INSTRUCTIONS FOR THE TASK ->
Set down, exactly and in full, the line holding "існує виключно за рахунок дотацій із Москви." and all the lines after it until the listing ends, and nothing else.

LISTED RECORDS ->

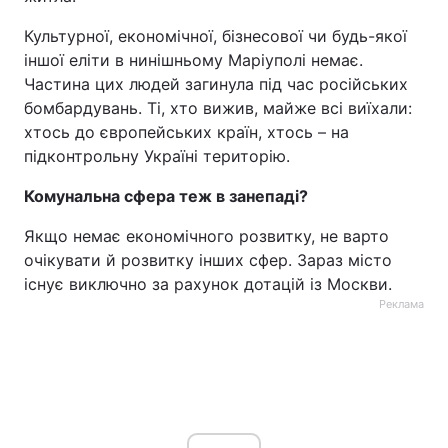
Тема оформлення
Культурної, економічної, бізнесової чи будь-якої
іншої еліти в нинішньому Маріуполі немає.
Частина цих людей загинула під час російських
бомбардувань. Ті, хто вижив, майже всі виїхали:
хтось до європейських країн, хтось – на
підконтрольну Україні територію.
Комунальна сфера теж в занепаді?
Якщо немає економічного розвитку, не варто
очікувати й розвитку інших сфер. Зараз місто
існує виключно за рахунок дотацій із Москви.
Реклама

EXERCISE RESPONSE ->
існує виключно за рахунок дотацій із Москви.
Реклама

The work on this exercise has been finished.